[Start of section]

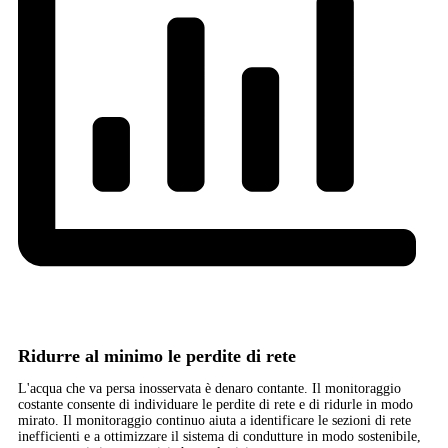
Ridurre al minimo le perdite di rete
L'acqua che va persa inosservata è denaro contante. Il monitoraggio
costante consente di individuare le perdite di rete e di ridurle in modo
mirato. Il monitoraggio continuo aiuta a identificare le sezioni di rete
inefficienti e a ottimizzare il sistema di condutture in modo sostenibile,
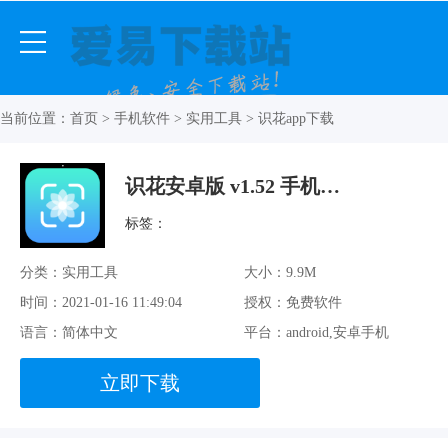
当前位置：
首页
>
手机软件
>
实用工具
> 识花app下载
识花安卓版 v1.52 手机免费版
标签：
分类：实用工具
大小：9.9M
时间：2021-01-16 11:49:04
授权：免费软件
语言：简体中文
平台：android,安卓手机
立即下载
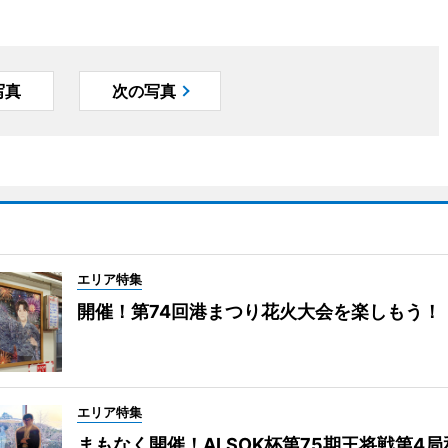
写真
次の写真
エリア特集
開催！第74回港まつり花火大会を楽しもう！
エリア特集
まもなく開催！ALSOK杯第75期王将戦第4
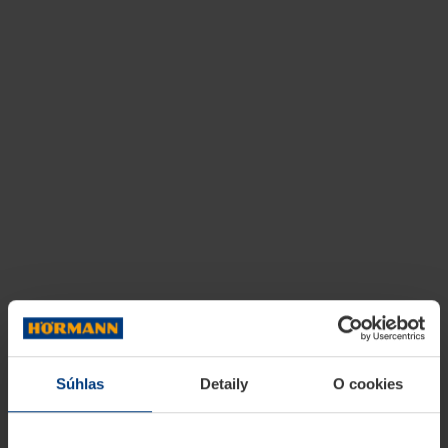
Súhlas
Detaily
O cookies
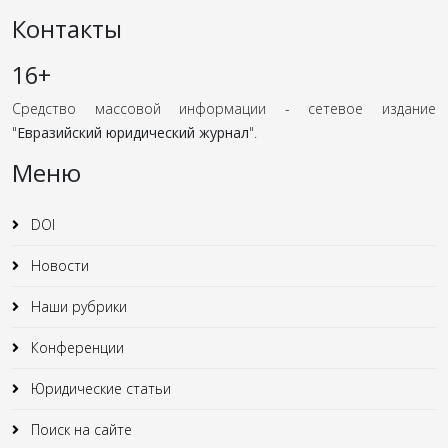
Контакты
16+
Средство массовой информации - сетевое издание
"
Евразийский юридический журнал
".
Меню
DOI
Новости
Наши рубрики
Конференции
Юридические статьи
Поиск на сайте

[End of section]
[Start of section]

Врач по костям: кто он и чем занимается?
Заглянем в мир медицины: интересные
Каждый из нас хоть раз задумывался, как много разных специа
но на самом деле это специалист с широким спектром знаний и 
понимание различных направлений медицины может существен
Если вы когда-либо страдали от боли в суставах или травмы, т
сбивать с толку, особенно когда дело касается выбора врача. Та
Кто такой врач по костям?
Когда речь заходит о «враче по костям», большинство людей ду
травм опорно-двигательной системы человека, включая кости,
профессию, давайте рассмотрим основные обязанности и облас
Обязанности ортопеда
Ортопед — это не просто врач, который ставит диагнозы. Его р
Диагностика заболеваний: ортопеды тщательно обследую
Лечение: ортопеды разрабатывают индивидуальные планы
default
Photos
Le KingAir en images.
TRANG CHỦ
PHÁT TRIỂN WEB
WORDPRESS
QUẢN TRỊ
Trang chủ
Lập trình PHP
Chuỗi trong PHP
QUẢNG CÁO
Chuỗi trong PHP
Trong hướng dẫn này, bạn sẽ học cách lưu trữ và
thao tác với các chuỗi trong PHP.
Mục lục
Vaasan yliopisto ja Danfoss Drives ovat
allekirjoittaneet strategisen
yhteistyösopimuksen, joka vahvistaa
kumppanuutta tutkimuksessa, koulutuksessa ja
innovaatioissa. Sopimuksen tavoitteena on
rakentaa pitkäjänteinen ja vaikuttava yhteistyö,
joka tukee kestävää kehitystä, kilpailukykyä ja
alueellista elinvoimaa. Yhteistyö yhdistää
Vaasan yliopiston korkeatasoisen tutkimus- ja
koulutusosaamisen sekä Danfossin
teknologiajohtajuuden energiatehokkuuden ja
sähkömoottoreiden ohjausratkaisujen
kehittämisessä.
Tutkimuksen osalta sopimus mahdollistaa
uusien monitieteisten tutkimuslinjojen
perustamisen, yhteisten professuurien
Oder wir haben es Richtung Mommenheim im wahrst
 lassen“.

[End of section]
[Start of section]

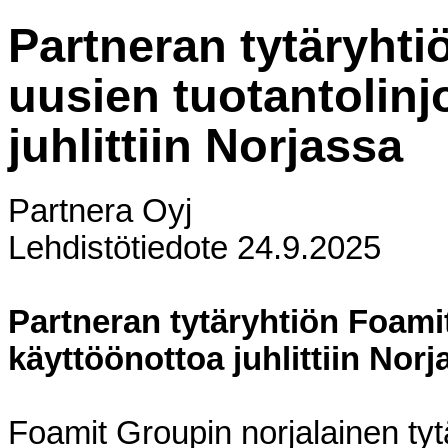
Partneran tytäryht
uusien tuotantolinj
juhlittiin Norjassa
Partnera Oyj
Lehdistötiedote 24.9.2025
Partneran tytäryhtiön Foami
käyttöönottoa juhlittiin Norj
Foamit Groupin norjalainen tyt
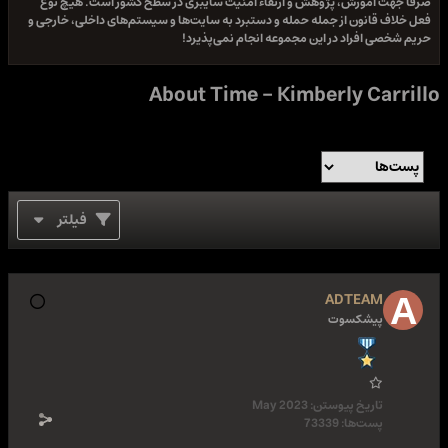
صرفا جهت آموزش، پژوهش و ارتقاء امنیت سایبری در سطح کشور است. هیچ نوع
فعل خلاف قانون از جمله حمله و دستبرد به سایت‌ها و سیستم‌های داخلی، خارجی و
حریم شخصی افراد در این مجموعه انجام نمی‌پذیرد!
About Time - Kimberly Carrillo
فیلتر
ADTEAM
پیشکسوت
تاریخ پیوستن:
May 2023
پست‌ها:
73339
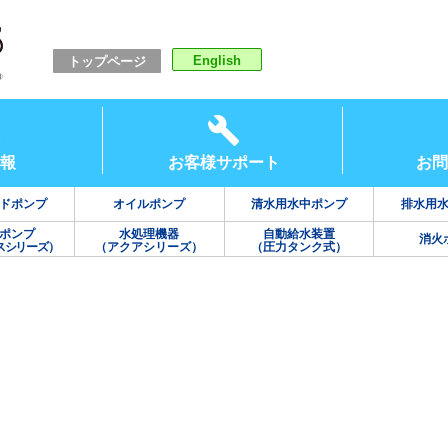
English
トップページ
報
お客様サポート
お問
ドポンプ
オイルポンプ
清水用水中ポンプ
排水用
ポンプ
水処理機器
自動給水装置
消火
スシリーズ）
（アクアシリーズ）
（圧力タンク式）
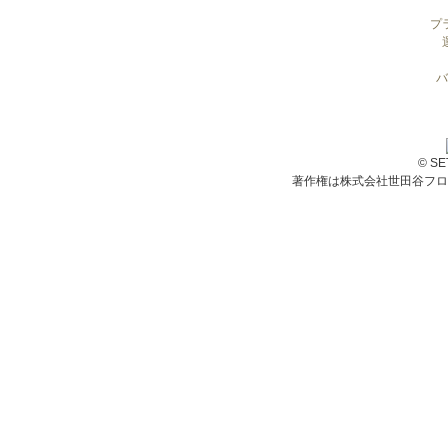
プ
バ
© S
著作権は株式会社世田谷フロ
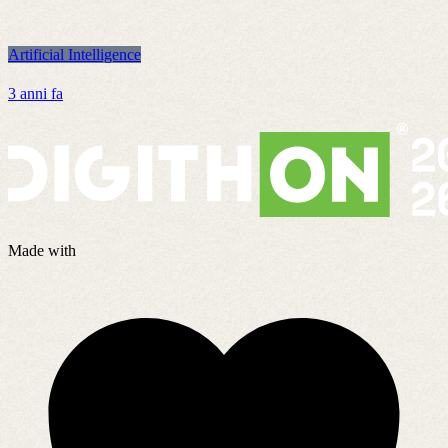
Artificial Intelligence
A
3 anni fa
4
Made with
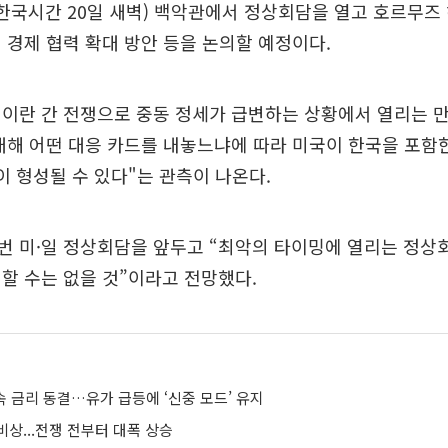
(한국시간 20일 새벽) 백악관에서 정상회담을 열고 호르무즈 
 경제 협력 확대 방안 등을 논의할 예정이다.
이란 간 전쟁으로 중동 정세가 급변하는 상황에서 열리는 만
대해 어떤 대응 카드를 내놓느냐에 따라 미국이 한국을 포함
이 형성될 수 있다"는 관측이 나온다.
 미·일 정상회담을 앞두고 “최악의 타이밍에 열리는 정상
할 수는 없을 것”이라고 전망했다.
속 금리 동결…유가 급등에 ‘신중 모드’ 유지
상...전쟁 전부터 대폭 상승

[End of section]

PROBLEM TO SOLVE
All lines in the records with the string "медицины" should be copied out.

RESULT OF THIS EXERCISE
Заглянем в мир медицины: интересные
понимание различных направлений медицины может существен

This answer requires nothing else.